**INFORMATION SUPPLIED**

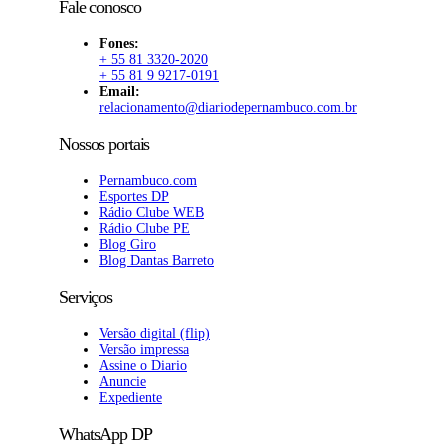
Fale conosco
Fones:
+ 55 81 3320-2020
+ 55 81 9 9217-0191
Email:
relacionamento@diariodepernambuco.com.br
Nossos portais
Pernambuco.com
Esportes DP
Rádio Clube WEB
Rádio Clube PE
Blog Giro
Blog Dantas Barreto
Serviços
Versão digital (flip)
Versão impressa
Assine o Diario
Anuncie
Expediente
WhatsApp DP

...

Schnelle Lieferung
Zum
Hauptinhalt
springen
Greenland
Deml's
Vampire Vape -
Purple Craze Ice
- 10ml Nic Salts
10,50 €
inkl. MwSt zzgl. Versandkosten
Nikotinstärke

**EXERCISE GOAL**
Some lines above contain the word "Versão". Copy each of them.

**RESULT BELOW**
Versão digital (flip)
Versão impressa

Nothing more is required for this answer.